Welcome to Ask Kate About
Beer Cider, in which The Takeout’s resident beer expert answers everything you’ve ever wanted to know about beer (and cider too!) but were too drunk to ask. Have a question? Shoot it to firstname.lastname@example.org.
So, I’ve recently come to a terrible conclusion that beer makes me feel like shit, which is very sad because I like beer. So I’ve been trying to get into ciders, but I find many to be too sweet for me. Do you have any recommendations for good, dryer/non-sweet ciders for someone who misses beer?
I liked your question so much that I totally screwed with the title of my column just so I could answer it. (For the record, beer is not cider and cider is not beer. Hard cider is made when yeast convert the sugar from fruits into alcohol; it’s actually wine-making, not brewing. ‘Cider beer’ is a terribly confusing misnomer and should be lit on fire.)
Back to the question at hand. Cider is delicious! And given the number of small, independent cidermakers starting to gain traction on shelves and taps, I’m confident we’ll be able to find you something you’ll like.

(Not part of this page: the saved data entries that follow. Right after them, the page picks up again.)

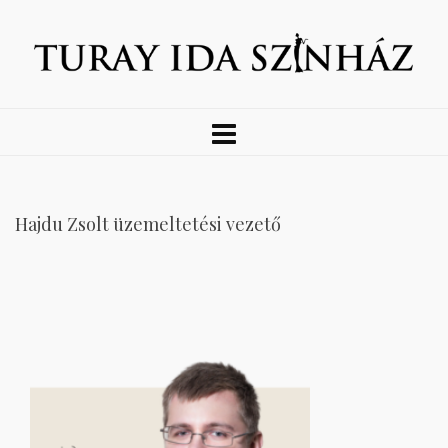
Hajdu Zsolt üzemeltetési vezető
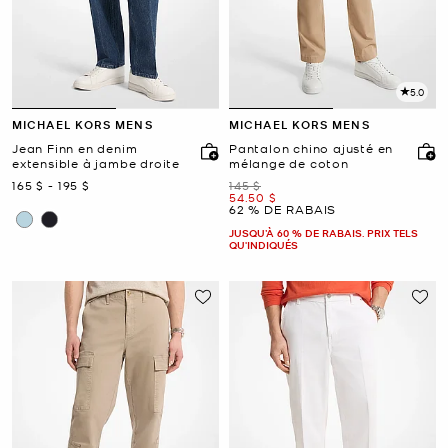
5.0
MICHAEL KORS MENS
MICHAEL KORS MENS
Jean Finn en denim
Pantalon chino ajusté en
extensible à jambe droite
mélange de coton
maintenant
to
maintenant
était
165 $
-
195 $
145 $
maintenant
54.50 $
62 % DE RABAIS
JUSQU’À 60 % DE RABAIS. PRIX TELS
QU'INDIQUÉS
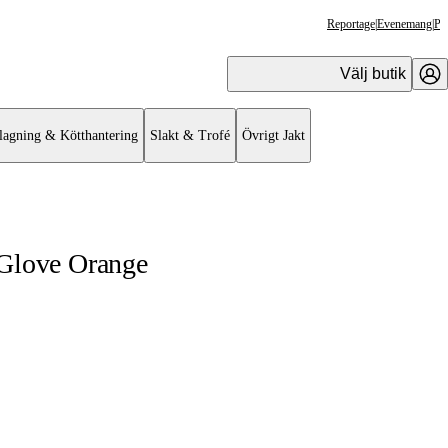
Reportage
|
Evenemang
|
Pr
Välj butik
lagning & Kötthantering
Slakt & Trofé
Övrigt Jakt
 Glove Orange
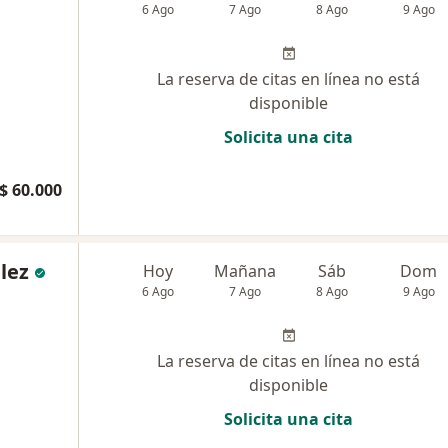
6 Ago
7 Ago
8 Ago
9 Ago
La reserva de citas en línea no está
disponible
Solicita una cita
$ 60.000
lez
Hoy
Mañana
Sáb
Dom
6 Ago
7 Ago
8 Ago
9 Ago
La reserva de citas en línea no está
disponible
Solicita una cita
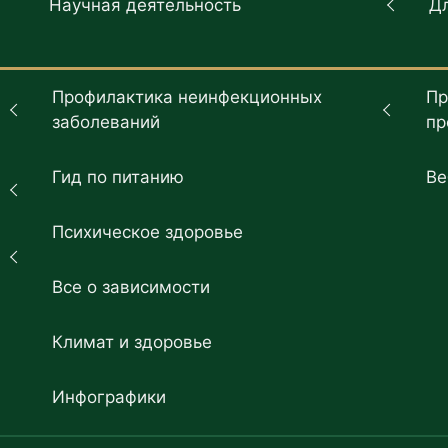
Научная деятельность
Д
Профилактика неинфекционных
Пр
заболеваний
пр
Гид по питанию
Ве
Психическое здоровье
Все о зависимости
Климат и здоровье
Инфографики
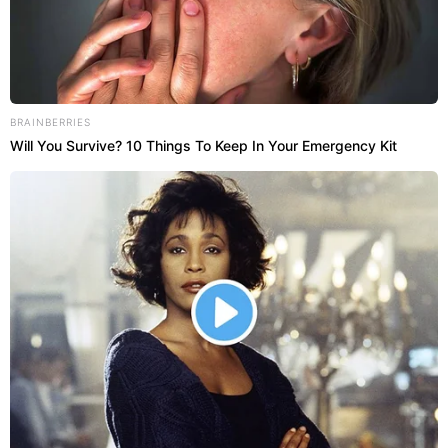
BRAINBERRIES
Will You Survive? 10 Things To Keep In Your Emergency Kit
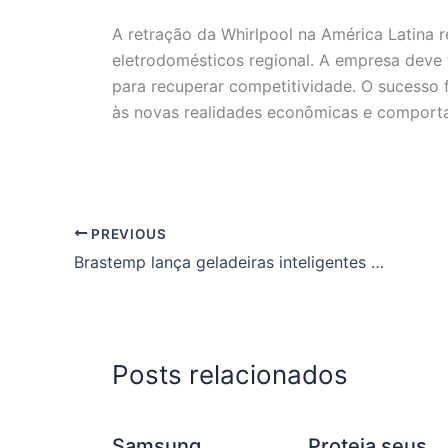
A retração da Whirlpool na América Latina r
eletrodomésticos regional. A empresa deve
para recuperar competitividade. O sucesso 
às novas realidades econômicas e comporta
PREVIOUS
Brastemp lança geladeiras inteligentes com visual moderno e IA
Posts relacionados
Samsung
Proteja seus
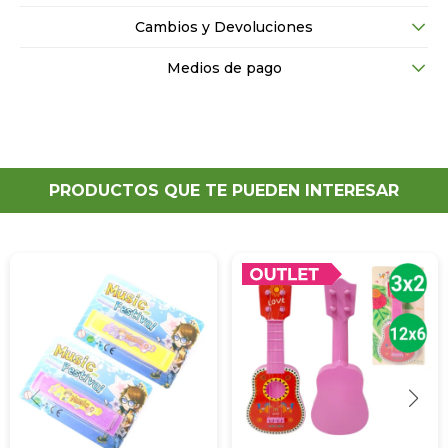
Cambios y Devoluciones
Medios de pago
PRODUCTOS QUE TE PUEDEN INTERESAR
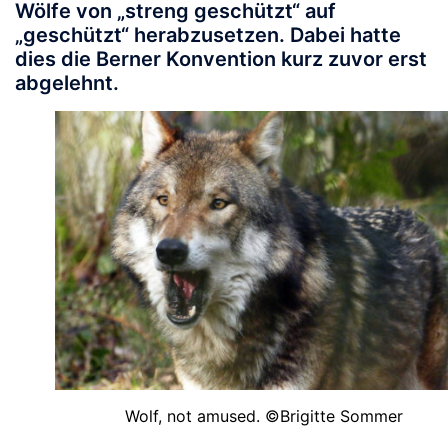
Wölfe von „streng geschützt“ auf
„geschützt“ herabzusetzen. Dabei hatte
dies die Berner Konvention kurz zuvor erst
abgelehnt.
Wolf, not amused. ©Brigitte Sommer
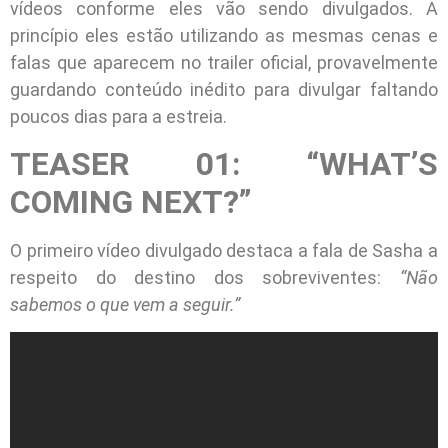
vídeos conforme eles vão sendo divulgados. A
princípio eles estão utilizando as mesmas cenas e
falas que aparecem no trailer oficial, provavelmente
guardando conteúdo inédito para divulgar faltando
poucos dias para a estreia.
TEASER 01: “WHAT’S
COMING NEXT?”
O primeiro vídeo divulgado destaca a fala de Sasha a
respeito do destino dos sobreviventes:
“Não
sabemos o que vem a seguir.”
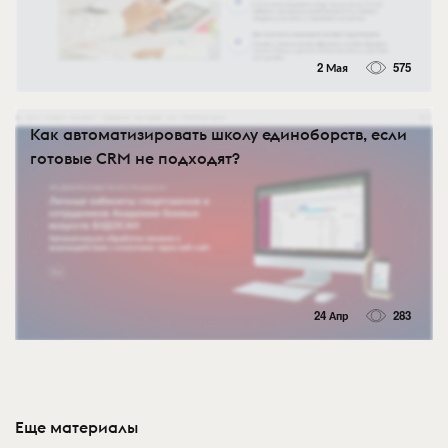
2 Мая
575
Как автоматизировать школу единоборств, если
готовые CRM не подходят?
24 Апр
283
Еще материалы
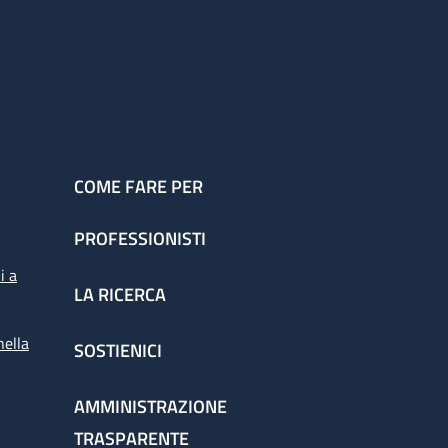
COME FARE PER
PROFESSIONISTI
i a
LA RICERCA
nella
SOSTIENICI
AMMINISTRAZIONE
TRASPARENTE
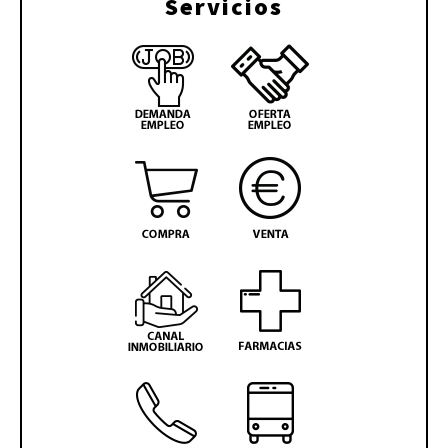
Servicios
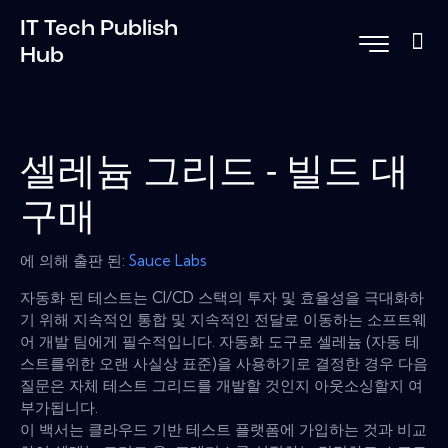
IT Tech Publish
Hub
셀레늄 그리드 - 빌드 대
구매
에 의해 출판 된:
Sauce Labs
자동화 된 테스트는 CI/CD 스택의 투자 및 효율성을 극대화하
기 위해 지속적인 통합 및 지속적인 전달로 이동하는 소프트웨
어 개발 팀에게 필수적입니다. 자동화 도구로 셀레늄 (자동 테
스트를위한 오랜 사실상 표준)을 사용하기로 결정한 경우 다음
질문은 자체 테스트 그리드를 개발할 것인지 아웃소싱할지 여
부가됩니다.
이 백서는 클라우드 기반 테스트 플랫폼에 가입하는 것과 비교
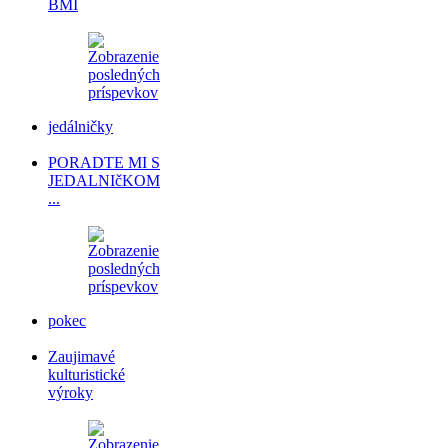
BMI
jedálničky
PORADTE MI S
JEDALNIčKOM
...
pokec
Zaujimavé
kulturistické
výroky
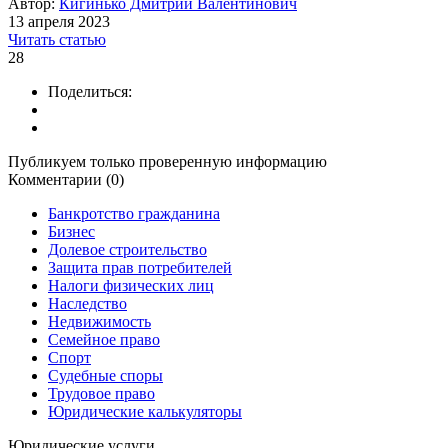
Автор:
Кигинько Дмитрий Валентинович
13 апреля 2023
Читать статью
28
Поделиться:
Публикуем только проверенную информацию
Комментарии (0)
Банкротство гражданина
Бизнес
Долевое строительство
Защита прав потребителей
Налоги физических лиц
Наследство
Недвижимость
Семейное право
Спорт
Судебные споры
Трудовое право
Юридические калькуляторы
Юридические услуги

There are some terms you’ll want to look out for when you’re looking at a cider on a shelf or on a menu: dry or brut (a term borrowed from the wine world) are fairly common. Those can be a good starting point toward finding a less-sweet cider, but there’s a big catch—no one actually regulates or defines the use of those terms. That means a cidermaker can slap the word “dry” on a can of cider no matter how much residual sugar is actually in that product. Sadly, a cidermaker’s “dry” cider could still be sweeter than what you’re looking for.
Cidermakers know this is confusing. At the industry conference CiderCon two years ago, it was a major topic of discussion among attendees: How can the industry best convey to consumers how much sweetness is in their product, and help steer drinkers toward the cider style they’ll most enjoy? There aren’t any definitive answers yet, but know that cidermakers are asking themselves these questions, too.
The surefire way to know a cider’s level of sweetness is to know where it falls on the Brix scale. The Brix scale measures the sugar content in liquids; you can watch a nerdy video about it here. A Brix measurement of zero would mean that a liquid contained no sugar; the higher the number, the more sugar. Some cider companies list a Brix measurement on their packaging—shout out to Seattle Cider, one of the first major cidermakers to do this—but it’s fairly rare. Still, it’s worth flipping over a bottle or can to see if you can’t find this info on the label.
Other than knowing a cider’s Brix measurement or residual sugar level, there’s really no foolproof way to predict how sweet it will be. But you can steer yourself toward cider styles that traditionally tend toward the dry side: farmhouse ciders and Spanish-style or Basque ciders might especially appeal to you. These tend to have more rustic apple quality, and less sugary-sweetness. Some Basque- or Spanish-style ciders are tart, acidic, and funky; sort of like wild-fermented sour beers. If you like beer, you might also check out hopped ciders. I’ve had hopped ciders that I’ve really liked, usually when they impart a minty or herbal flavor to an already dry-leaning cider.
I wish I could lay out a perfect answer to your question, but alas, you’re going to have to do a little detective work when it comes to labels. It might even come down to a bit of trial and error until you find ciders you like, but at least they’ll be tasty trials.